By engineering a tightly controlled, automated process similar to a semiconductor line, we solved the issue of noise and looked into the proteome.
Modern proteomics-based biomarker discovery is a complicated process with many steps including sample acquisition and storage, laboratory processing, and data collection on a wide variety of possible detection instruments. As with most complicated processes, proteomics is subject to the introduction of noise, both biological and technical, at any of these steps. Historically, most hypothesis-generating proteomics efforts have failed because the introduced technical noise outweighs the true biological biomarker signal.
Dr. Hillis and Dr. Agus, Applied Proteomics' founders, realized that to fully enable successful proteomics-based biomarkers discovery, the noise problem needed to be resolved and this would only be possible by treating the system as an industrial process rather than as an academic experiment. The complicated steps (and potential noise sources) were defined, measured, and controlled using a proprietary command-and-control toolset: Applied Proteomics' Workflow Management System (WMS). More than a simple LIMS, the WMS not only records experimental details, it allows for real-time feedback and process modification to ensure that the minimal noise possible is introduced into any given experimental workflow and analysis. In effect, the WMS allows Applied Proteomics to constantly search for and improve on the key factors that determine good data.

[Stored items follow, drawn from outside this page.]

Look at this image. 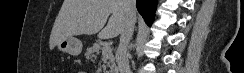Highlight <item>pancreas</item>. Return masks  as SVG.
I'll use <instances>...</instances> for the list:
<instances>
[{
    "label": "pancreas",
    "mask_w": 244,
    "mask_h": 73,
    "mask_svg": "<svg viewBox=\"0 0 244 73\" xmlns=\"http://www.w3.org/2000/svg\"><path fill=\"white\" fill-rule=\"evenodd\" d=\"M101 50V44L94 43L93 46L87 48L85 53L86 59H90L92 62H95ZM103 61L105 63V67H110L111 71H109V73H113L116 70L112 50L111 52H108L106 55L103 56Z\"/></svg>",
    "instance_id": "cf45deb5"
}]
</instances>
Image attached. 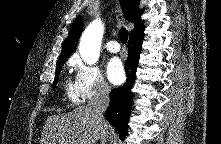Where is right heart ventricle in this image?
<instances>
[{
  "instance_id": "1",
  "label": "right heart ventricle",
  "mask_w": 221,
  "mask_h": 144,
  "mask_svg": "<svg viewBox=\"0 0 221 144\" xmlns=\"http://www.w3.org/2000/svg\"><path fill=\"white\" fill-rule=\"evenodd\" d=\"M65 91L71 102L76 103L79 100L76 95L75 87L69 81H67L65 85Z\"/></svg>"
}]
</instances>
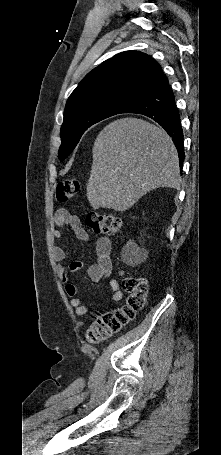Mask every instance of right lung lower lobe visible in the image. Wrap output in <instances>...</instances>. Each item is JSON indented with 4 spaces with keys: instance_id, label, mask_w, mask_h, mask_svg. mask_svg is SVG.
I'll return each mask as SVG.
<instances>
[{
    "instance_id": "right-lung-lower-lobe-1",
    "label": "right lung lower lobe",
    "mask_w": 221,
    "mask_h": 455,
    "mask_svg": "<svg viewBox=\"0 0 221 455\" xmlns=\"http://www.w3.org/2000/svg\"><path fill=\"white\" fill-rule=\"evenodd\" d=\"M122 113L142 114L160 124L171 136L177 148L182 170L185 155L180 115L168 79L164 74L157 79L146 95L126 107Z\"/></svg>"
}]
</instances>
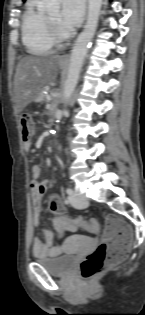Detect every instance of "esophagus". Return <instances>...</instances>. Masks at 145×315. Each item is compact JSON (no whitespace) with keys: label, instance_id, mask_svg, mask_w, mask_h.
Instances as JSON below:
<instances>
[{"label":"esophagus","instance_id":"34e87169","mask_svg":"<svg viewBox=\"0 0 145 315\" xmlns=\"http://www.w3.org/2000/svg\"><path fill=\"white\" fill-rule=\"evenodd\" d=\"M68 60H69V53H67V54H65V55H63V56L61 57V61H62V62H68Z\"/></svg>","mask_w":145,"mask_h":315}]
</instances>
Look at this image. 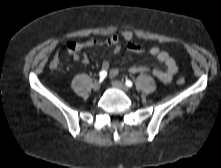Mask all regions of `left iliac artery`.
Returning a JSON list of instances; mask_svg holds the SVG:
<instances>
[{"label":"left iliac artery","instance_id":"44dca946","mask_svg":"<svg viewBox=\"0 0 221 168\" xmlns=\"http://www.w3.org/2000/svg\"><path fill=\"white\" fill-rule=\"evenodd\" d=\"M125 84H126V86H128V87H132V85H133V83H132L131 80H126Z\"/></svg>","mask_w":221,"mask_h":168}]
</instances>
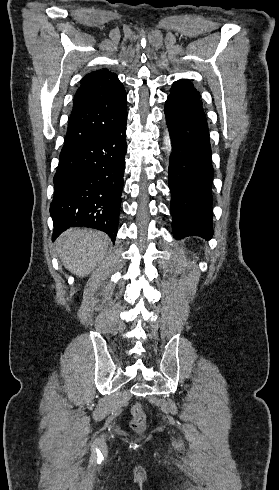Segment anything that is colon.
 <instances>
[{
	"label": "colon",
	"mask_w": 279,
	"mask_h": 490,
	"mask_svg": "<svg viewBox=\"0 0 279 490\" xmlns=\"http://www.w3.org/2000/svg\"><path fill=\"white\" fill-rule=\"evenodd\" d=\"M131 414H132V417H133V420H134V423L132 424V427L134 429H136L141 424H143V422L146 419V414H145V411H144V409H143V407L141 405L134 406L132 408V410H131Z\"/></svg>",
	"instance_id": "5ec220e1"
}]
</instances>
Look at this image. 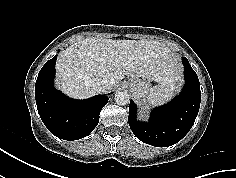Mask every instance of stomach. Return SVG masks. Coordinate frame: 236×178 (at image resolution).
<instances>
[{
	"label": "stomach",
	"instance_id": "0dacf381",
	"mask_svg": "<svg viewBox=\"0 0 236 178\" xmlns=\"http://www.w3.org/2000/svg\"><path fill=\"white\" fill-rule=\"evenodd\" d=\"M128 87L132 95L138 100H145L150 93V81L149 80H140L138 78L131 79L128 83Z\"/></svg>",
	"mask_w": 236,
	"mask_h": 178
}]
</instances>
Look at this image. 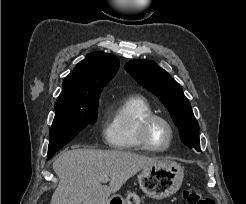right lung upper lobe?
<instances>
[{"label": "right lung upper lobe", "mask_w": 246, "mask_h": 204, "mask_svg": "<svg viewBox=\"0 0 246 204\" xmlns=\"http://www.w3.org/2000/svg\"><path fill=\"white\" fill-rule=\"evenodd\" d=\"M119 59L108 53L92 52L67 75L56 103L77 101L100 95L103 87L114 77Z\"/></svg>", "instance_id": "1"}]
</instances>
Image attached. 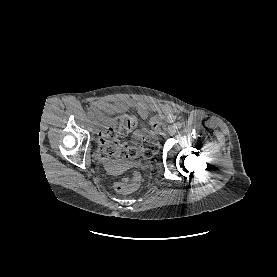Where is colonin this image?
<instances>
[{"label": "colon", "mask_w": 277, "mask_h": 277, "mask_svg": "<svg viewBox=\"0 0 277 277\" xmlns=\"http://www.w3.org/2000/svg\"><path fill=\"white\" fill-rule=\"evenodd\" d=\"M137 118L134 115L125 114L112 119L110 126L100 133L99 154L102 158L112 161H129L136 159L139 154L144 157H151L158 150V143L152 136H145L141 150L128 146L119 141V137L125 136L137 127ZM157 130L162 127L156 124ZM140 186V177L137 174L125 176L114 184V188L119 193H131Z\"/></svg>", "instance_id": "5ec220e1"}]
</instances>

This video clip demonstrates the power of Applied Proteomics' Workflow Management System at helping to keep track of the huge number of processing steps required to prepare a proteomic sample for LCMS measurement. The video starts with a zoomed in view of the sample processing graph where the highlighted green box refers to the LCMS measurement of the proteomic sample after preparation. At this level, just a few of the upstream processing steps, reagents, and pieces of instrumentation that enabled the final LCMS measurement are visible, represented by the other boxes. The dependencies between these steps are shown by the arrows. The video then zooms out to show the entire processing graph, illustrating the complexity of the sample preparation process. Finally, the video zooms into a centrifugation step in the middle of the process demonstrating how easily one can explore the complex processing graph using Applied Proteomics' touch-based software.